Celso de Mello: Discurso de ódio, desinformação, intolerância, redes sociais e regulação das big techs

Há 1 ano
Atualizado sexta-feira, 27 de março de 2026

O eminente Professor João Cezar de Castro Rocha, da UERJ, em importante trabalho doutrinário no qual analisa a guerra cultural, o terrorismo doméstico, a retórica do ódio e a dissonância cognitiva coletiva, após reconhecer a eficácia da “manipulação do universo digital” e, com maior ênfase, “a adoção da lógica das redes sociais, transportada sem mais para o plano da disputa política”, expõe seu entendimento, valendo-se da noção de “guerra cultural”, que define como “uma matriz de produção em série de narrativas polarizadoras cuja radicalização crescente engendra, sem trégua, inimigos imaginários, mantendo a miltância em estado permanente de excitação.”

Sob tal aspecto, o propósito do extremista digital – destaca João Cezar de Castro Rocha – consiste em “manter sob assédio permanente as instituições”, pois seu objetivo primacial reside em sua intenção de lhes retirar credibilidade e legitimidade e, desse modo, em impedir que elas, “desacreditadas, imponham freios e contrapesos à [sua] pulsão totalitária fundamentalista …”.

Esses agentes do obscurantismo, no entanto, que se notabilizaram por seu perfil intolerante e visão hostil às instituições democráticas, beneficiam-se, paradoxalmente, da tolerância, que constitui um dos signos luminosos inerentes ao próprio regime democrático!

Relevante enfatizar, neste ponto, a conhecida advertência de Karl Popper quando , ao examinar o tema da sociedade aberta (e democrática) em face de seus inimigos, responde à seguinte indagação: até que ponto a democracia, para autopreservar-se, deve tolerar os intolerantes?

Para Popper, “A tolerância ilimitada leva ao desaparecimento da própria tolerância. Se estendermos a tolerância ilimitada mesmo aos intolerantes, e se não estivermos preparados para defender a sociedade tolerante do assalto da intolerância, então, os tolerantes serão destruídos e a tolerância com eles (…)”!

É inquestionável que uma sociedade fundada em bases democráticas deve ser essencialmente tolerante e, por isso mesmo, cabe-lhe estimular o respeito harmonioso na formulação do dissenso, em respeito aos que divergem de nosso pensamento, de nossas opiniões e de nossas ideias!

Mas não deve nem pode viabilizar a “tolerância ilimitada”, pois esta, se admitida, levará à supressão da própria tolerância , à eliminação dos tolerantes e à aniquilação da própria ideia e sentido de democracia!

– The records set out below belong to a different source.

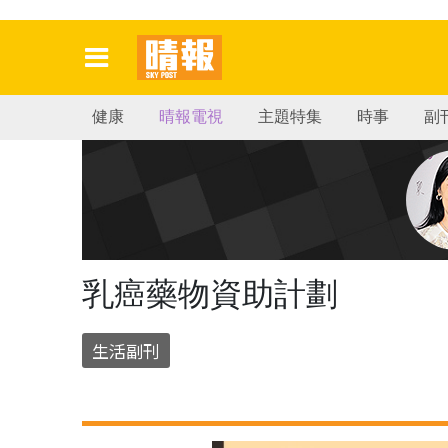
健康
晴報電視
主題特集
時事
副
乳癌藥物資助計劃
生活副刊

Neste momento de nosso processo político, revela-se essencial que a cidadania comprometida com o respeito à institucionalidade empenhe-se na defesa incondicional das instituições democráticas de nosso País e na proteção das liberdades fundamentais, para que não voltem a expor-se, como sucedeu em passado recente, a ataques covardes e criminosos dos hunos que as assediaram com o subalterno (e corrosivo) propósito de vulnerá-las e de vilipendiá-las em sua integridade!

Torna-se importante destacar, por essa razão, que aqueles que respeitam a institucionalidade e que prestam fiel reverência à nossa Constituição reajam – e reajam sempre com apoio e sob o amparo da Lei Fundamental do Brasil – às sórdidas manobras golpistas , às sombrias conspirações autocráticas e às inaceitáveis tentações subversivas de submeter o nosso País a um novo e ominoso período de supressão das liberdades constitucionais e de degradação e conspurcação do regime democrático!

Necessário, pois, repelir, com vigor e determinação, sempre sob o império da lei, a ação criminosa de mentes autoritárias e de pessoas infensas ao primado da ideia democrática (como os populistas extremistas digitais), que incidem em práticas abusivas e sediciosas que degradam o modelo de democracia constitucional vigente no Brasil.

Eis porque a “tolerância ilimitada” (Popper), longe de refletir a essência mesma do espírito democrático, culmina, paradoxalmente, por viabilizar a construção de estruturas autoritárias destinadas, no contexto de um projeto sórdido de poder, ao controle institucional do Estado e ao domínio político da sociedade civil, ensejando frontal transgressão aos postulados éticos e jurídicos que informam e sustentam as bases de uma sociedade livre, aberta, solidária, fraterna e civilizada!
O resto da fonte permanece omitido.